Poster yang dimaksud menggambarkan seolah aparat bisa diam-diam menyadap, merekam, sampai membuka komunikasi pribadi masyarakat begitu saja. Ia menjelaskan bahwa Pasal 136 ayat 2 KUHAP baru secara tegas menyebut penyadapan akan diatur lebih lanjut melalui undang-undang khusus. Ia menambahkan, aturan teknis penyadapan itu bahkan belum dibahas dan baru akan disusun setelah KUHAP resmi berlaku.
Politikus Gerindra tersebut mengakui, memang benar ada rumusan mengenai upaya paksa penyadapan dalam draf. Namun menurutnya, seluruh fraksi sepakat penyadapan harus diatur ketat dan tetap melalui izin pengadilan. “Jadi undang-undangnya belum ada, tapi sikap politiknya sudah ada soal penyadapan,” kata Habiburokhman.

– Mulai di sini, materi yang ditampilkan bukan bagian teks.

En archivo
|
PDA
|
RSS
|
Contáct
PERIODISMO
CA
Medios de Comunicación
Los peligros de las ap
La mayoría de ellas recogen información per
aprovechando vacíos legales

BACA JUGA:DPR Resmi Ketok KUHAP Baru, Penolak Dipersilakan Menyambung Perjuangan ke MK
Ia kemudian menjelaskan isu lainnya yang ikut memicu kekhawatiran publik, mulai dari kewenangan memblokir rekening hingga menyita aset. Semua tindakan itu, tegasnya, tidak bisa dilakukan tanpa izin hakim. Pasal 140 ayat 2 KUHAP baru mengharuskan pemblokiran tabungan atau jejak digital melalui persetujuan ketua pengadilan negeri. Sedangkan Pasal 44 menegaskan setiap penyitaan harus mengantongi izin hakim terlebih dahulu.

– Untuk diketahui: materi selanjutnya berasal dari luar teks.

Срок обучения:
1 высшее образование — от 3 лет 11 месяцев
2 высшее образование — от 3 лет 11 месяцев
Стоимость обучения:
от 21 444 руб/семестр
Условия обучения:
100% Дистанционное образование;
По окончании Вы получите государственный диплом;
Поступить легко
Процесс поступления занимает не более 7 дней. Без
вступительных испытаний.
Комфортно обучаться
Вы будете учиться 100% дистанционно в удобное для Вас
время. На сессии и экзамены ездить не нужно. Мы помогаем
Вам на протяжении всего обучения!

Untuk penangkapan, penahanan, dan penggeledahan, ia menyebut KUHAP baru justru memberi pagar hukum lebih ketat. Pasal 94 dan 99 menetapkan penangkapan hanya bisa dilakukan jika ada minimal dua alat bukti. Penahanan pun hanya boleh dijalankan jika tersangka dua kali mangkir tanpa alasan sah, menghambat penyidikan, berusaha melarikan diri, memengaruhi saksi, mengulangi tindak pidana, atau saat keselamatannya terancam. Sementara penggeledahan berdasarkan Pasal 112 tetap memerlukan izin ketua pengadilan negeri.
Habiburokhman memastikan KUHAP baru ini, “jauh lebih objektif dibandingkan dengan apa yang diatur di KUHAP Orde Baru.” Ia menegaskan revisi ini adalah bagian dari pembaruan besar yang telah lama tertunda.
DPR bersama pemerintah sendiri dijadwalkan mengesahkan RUU KUHAP melalui rapat paripurna hari Selasa ini. Undang-undang baru tersebut akan menggantikan KUHAP lama, Undang-Undang Nomor 8 Tahun 1981, yang telah berlaku 44 tahun. Penyempurnaan aturan hukum acara pidana ini merupakan inisiatif DPR dan sudah dimasukkan ke dalam Program Legislasi Nasional Prioritas 2025 serta kembali dalam daftar prioritas tahun 2026.